Single-nucleotide polymorphisms as biomarkers of long-term radiation-induced changes in systemic immunity

Abstract

Background. The search for molecular genetic predictors for malignant neoplasms is important for both understanding of pathogenetic mechanisms for long-term consequences of low dose and low dose rate exposure of people, and for personification of their radiation risk.
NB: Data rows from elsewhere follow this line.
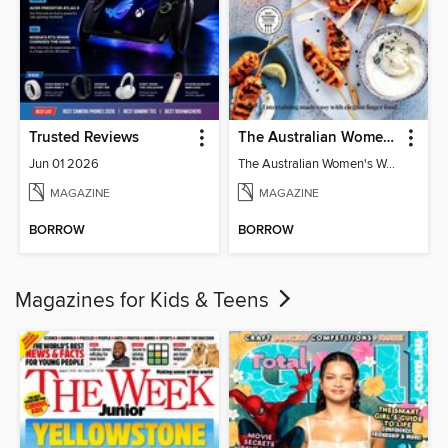
Trusted Reviews
The Australian Women's Weekly: Party Food
Jun 01 2026
The Australian Women's Weekly: Party Food
MAGAZINE
MAGAZINE
BORROW
BORROW
Magazines for Kids & Teens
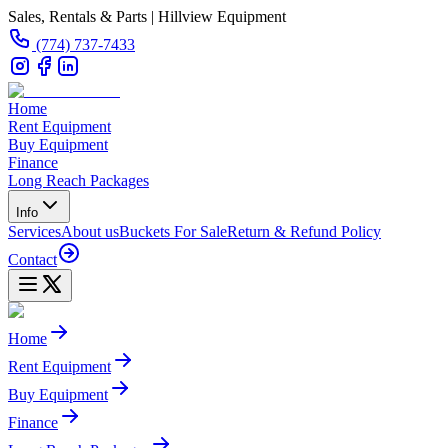
Sales, Rentals & Parts | Hillview Equipment
(774) 737-7433
Home
Rent Equipment
Buy Equipment
Finance
Long Reach Packages
Info
Services
About us
Buckets For Sale
Return & Refund Policy
Contact
Home
Rent Equipment
Buy Equipment
Finance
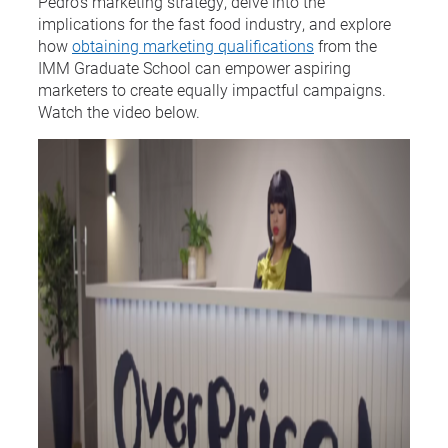
Pedro’s marketing strategy, delve into the
implications for the fast food industry, and explore
how
obtaining marketing qualifications
from the
IMM Graduate School can empower aspiring
marketers to create equally impactful campaigns.
Watch the video below.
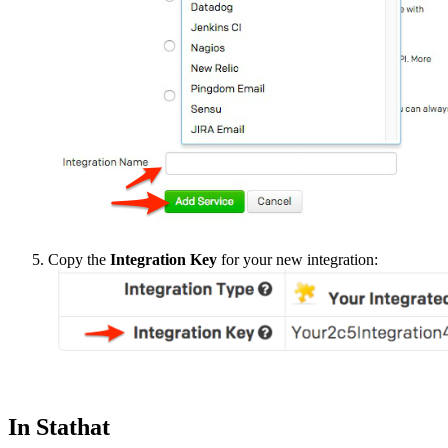
Copy the
Integration Key
for your new integration:
In Stathat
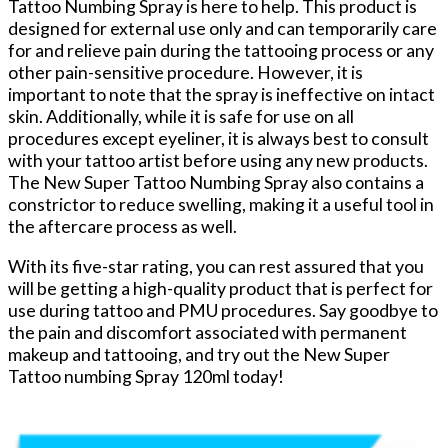
Tattoo Numbing Spray is here to help. This product is
designed for external use only and can temporarily care
for and relieve pain during the tattooing process or any
other pain-sensitive procedure. However, it is
important to note that the spray is ineffective on intact
skin. Additionally, while it is safe for use on all
procedures except eyeliner, it is always best to consult
with your tattoo artist before using any new products.
The New Super Tattoo Numbing Spray also contains a
constrictor to reduce swelling, making it a useful tool in
the aftercare process as well.
With its five-star rating, you can rest assured that you
will be getting a high-quality product that is perfect for
use during tattoo and PMU procedures. Say goodbye to
the pain and discomfort associated with permanent
makeup and tattooing, and try out the New Super
Tattoo numbing Spray 120ml today!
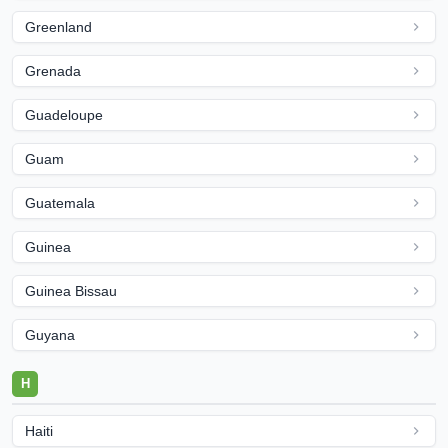
Greenland
Grenada
Guadeloupe
Guam
Guatemala
Guinea
Guinea Bissau
Guyana
H
Haiti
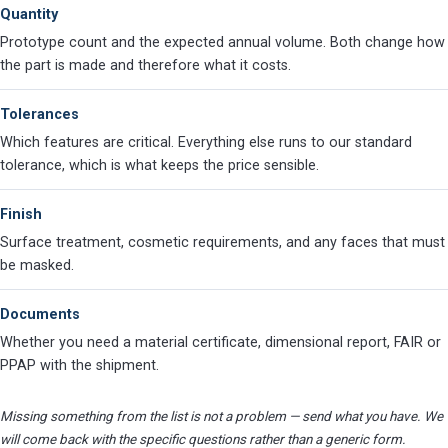
Quantity
Prototype count and the expected annual volume. Both change how
the part is made and therefore what it costs.
Tolerances
Which features are critical. Everything else runs to our standard
tolerance, which is what keeps the price sensible.
Finish
Surface treatment, cosmetic requirements, and any faces that must
be masked.
Documents
Whether you need a material certificate, dimensional report, FAIR or
PPAP with the shipment.
Missing something from the list is not a problem — send what you have. We
will come back with the specific questions rather than a generic form.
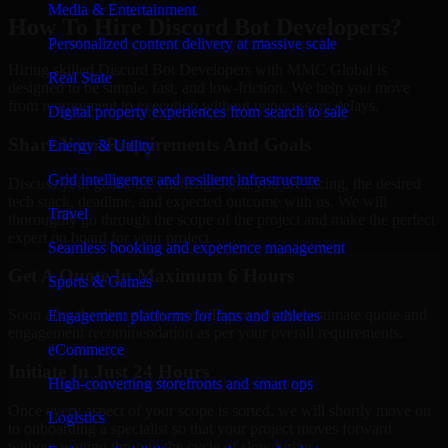
Media & Entertainment
How To Hire Discord Bot Developers?
Personalized content delivery at massive scale
Hiring skilled Discord Bot Developers with MMC Global is
Real State
designed to be simple, fast, and low-friction. We help you move
from requirement to execution without unnecessary delays.
Digital property experiences from search to sale
Share Your Requirements And Goals
Energy & Utility
Grid intelligence and resilient infrastructure
Discuss your goals, the challenges that you are facing, the desired
tech stack, deadline, and expected outcome with us. We will
Travel
thoroughly go through the scope of the project and make the perfect
expert on board for your project.
Seamless booking and experience management
Get A Quote In Maximum 6 Hours
Sports & Games
Soon after the discussion, we will give you and estimate quote and
Engagement platforms for fans and athletes
engagement recommendation as per your overall requirements.
eCommerce
Initiate In Just 24 Hours
High-converting storefronts and smart ops
Once every aspect of your scope is sorted, we will shortly move on
Logistics
to onboarding a specialist so that your project moves forward
without waiting through the cycle of slow hiring.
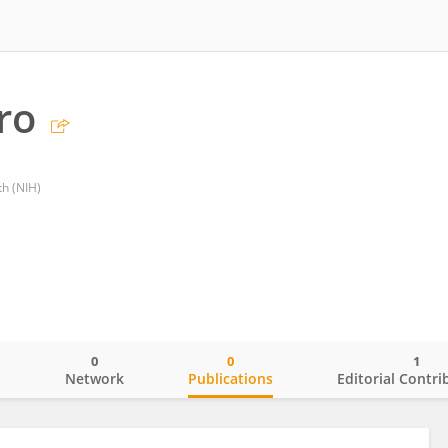
ro
th (NIH)
0
0
1
o
Network
Publications
Editorial Contri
The aim was to study the connection of single-nucleotide polymorphisms (SNP) of genes regulating immune responses with systemic immune parameters in exposed persons in the long-term.
Methods. 384 residents of the Techa riverside settlements were examined 60 and more years after the onset of chronic exposure to a wide range of doses (range of individual values: 0.08-4.46 Gy). Effects of carrying SNP genes (PAD4 rs874881, MPO rs2333227, NOX2 rs4673, as well as IL1b rs1143634, IL2 rs2069762, IL4 rs2070874, IL6 rs1800795, IL8 rs4073, IL10 rs1800871, IL10 rs1800872, TNFα rs361525, MAPK8 rs2239815, STAT3 rs1053023, GATA3 rs4143094 and NF-κB1 rs28362491) on systemic immune parameters were studied.
Results. MAPK8 rs2239815, NF-κB1 rs28362491, STAT3 rs1053023 and GATA3 rs4143094 gene polymorphisms exerted a modifying effect on the number of main subpopulations of peripheral blood lymphocytes; IL10 rs1800872 and PAD4 rs874881, respectively, modified serum concentrations of IL-10 and TNFα. Polymorphisms IL2 rs2069762, IL6 rs1800795, IL12 rs3212227 and MPО rs2333227 modified the functional status of immunocompetent cells in exposed persons in the long-term.
Conclusion. Single-nucleotide polymorphisms of the genes involved in immune regulation can be considered as potential biomarkers associated with radiation-induced changes in the systemic immunity and as predictors for long-term consequences in exposed persons, primarily for malignant neoplasms.